Shelley Duvall, occhi tondi e sguardo terrorizzato. Così te la ricorderai nel film di Stanley Kubrick, intenta a scappare dalle grinfie (o meglio dall’ascia) del marito Jack Torrance alias Jack Nicholson. È andata via nel sonno, silenziosamente, a causa delle complicazioni derivanti dal diabete – patologia di cui già soffriva da lungo tempo – benché ora la sua mancanza sia un dolore che risuona assordante nell’aria. La notizia della triste scomparsa è stata confermata dal fidanzato Dan Gilroy che ha dichiarato attraverso una breve intervista rilasciata a Hollywood Reporter: “la mia cara, dolce e meravigliosa compagna di vita ci ha lasciato. Troppa sofferenza, ultimamente. Ora è libera“.
Parole strazianti che rendono meritato tributo a Shelley Duvall, sia come artista sia come persona. Nata a Forth Worth, nel Texas il 7 luglio 1949, cominciò la sua carriera nel cinema per caso, a seguito di un incontro avvenuto con il regista Robert Altman. Fu un attimo ritrovarsi sul set per le riprese di Brewster McCloud (Anche Gli Uccelli Uccidono, 1970) e da quel momento quest’ultimo divenne il suo mentore. La diresse per ben sette volte tra cui il film 3 Women grazie al quale vinse il premio come Miglior Attrice al Festival di Cannes. Rapito dal suo talento, una volta la definì nel seguente modo: “è in grado di far oscillare tutti i lati del pendolo. Affascinante, sciocca, sofisticata, patetica e bella“.
Shelley Duvall, la consacrazione con Shining
Un talento che colpì altrettanti maestri tra cui Stanley Kubrick che nel 1980 scelse proprio Shelley Duvall per il film The Shining, quel leggendario thriller-horror di cui, ancora adesso, avrai gli incubi. Un’interpretazione da Oscar – indubbiamente inquietante – vestendo i panni della signora Wendy Torrance, moglie di Jack (Nicholson). Una coppia costretta a trasferirsi con il figlio all’interno di un hotel isolato per lavoro – il marito assunto come portiere della struttura alberghiera – ma presto la situazione degenera, tra allucinazioni e pazzia. Un’esperienza straordinaria, a livello professionale, ma per l’attrice si è rivelata anche estenuante psichicamente.

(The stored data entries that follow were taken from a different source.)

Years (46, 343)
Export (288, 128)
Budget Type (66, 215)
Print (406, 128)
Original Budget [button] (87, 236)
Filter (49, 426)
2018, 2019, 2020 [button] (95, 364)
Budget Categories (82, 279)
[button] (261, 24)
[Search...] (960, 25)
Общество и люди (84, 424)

Un anno intero di riprese, girate a Londra, il film entrò nel Guinness dei Primati per il maggior numero di ciak – pensando, oltretutto, a che tipo di scene fossero si può facilmente dedurre l’impatto devastante che abbia avuto su Shelley. Non solo poiché quest’ultima, nel 1981, raccontò ai microfoni del magazine People il metodo attraverso il quale il regista la rese così perfettamente autentica: doveva ascoltare canzoni meste affinché desse l’impressione che fosse infelice, piangendo per 12 ore al giorno: “non arriverò mai più a quel punto. Se ti fa di soffrire e chiamarla arte fai pure, ma non con me“. Uno stress significativo e un ruolo altrettanto impegnativo dal quale fu difficile discostarsene.

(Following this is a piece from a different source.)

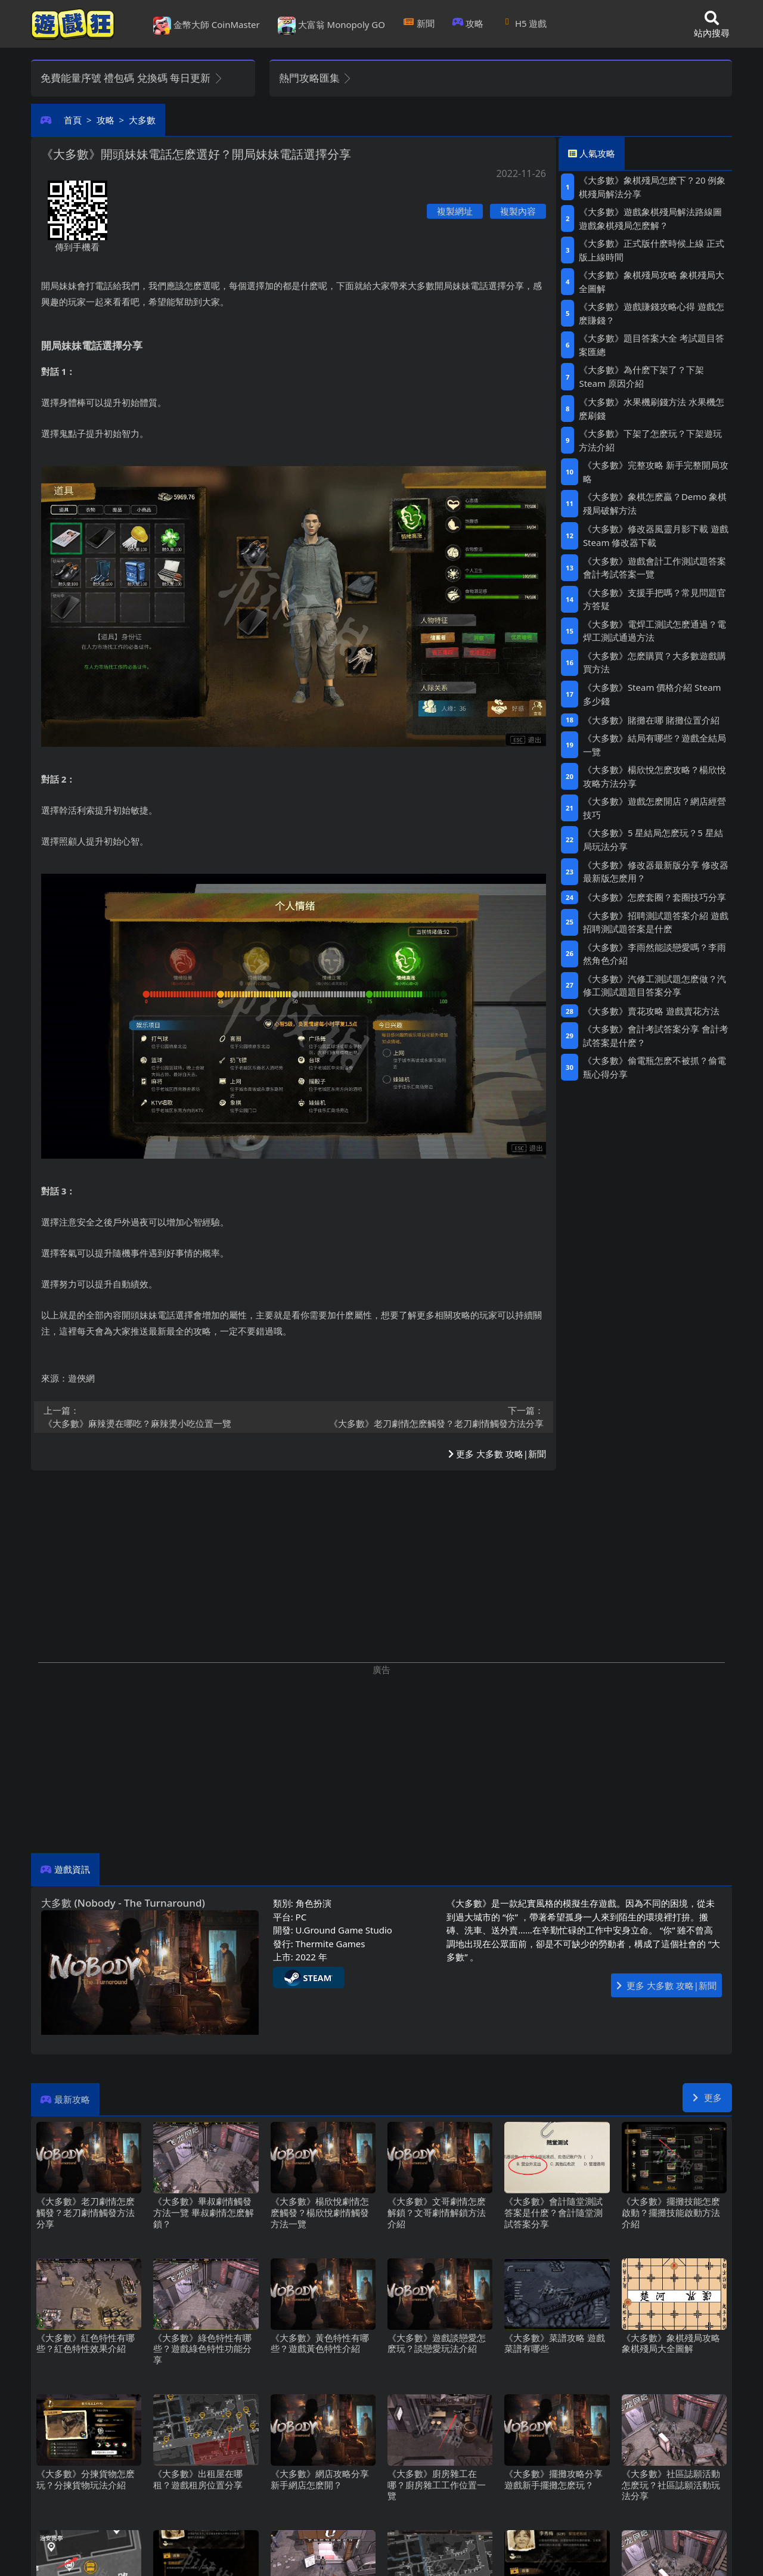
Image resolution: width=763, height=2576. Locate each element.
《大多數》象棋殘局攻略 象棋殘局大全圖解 (651, 281)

Le ultime esperienze fino ai giorni nostri
Dopo Wendy nulla è stato più come prima. Per tal motivo, a seguito di quel film così logorante per la sua salute mentale, che Shelley Duvall decise di allontanarsi dal mondo cinematografico preferendo rimanere dietro le quinte. Perciò cominciò a dedicarsi alla produzione di spettacoli per bambini tra cui Tall Tales & Legends oppure Faerie Tall Theatre coinvolgendo star quali Robin Williams, Jeff Bridges e Liza Minnelli. Verso i primi anni ’90 tornò nuovamente sui set a recitare per i seguenti film Torbide Ossessioni e Ritratto di Signora. Tuttavia nel 2002 Shelley Duvall scelse di ritirarsi ufficialmente dalle scene sebbene vent’anni dopo compì la sua ultima apparizione nel film Le Colline della Foresta.
“Recitare è divertente, ti arricchisce la vita” così disse. Ebbene, cara Shelley Duvall, cala così il sipario ma non è finita qui: il tuo ricordo rimarrà vivido nella memoria, tramandato di generazione in generazione affinché anche i posteri possano scoprire il contributo decisivo che hai dato all’industria cinematografica – volente o nolente, mi dispiace dirtelo, l’interpretazione magistrale in Shining resterà epica, per sempre. Vola alto e grazie di cuore.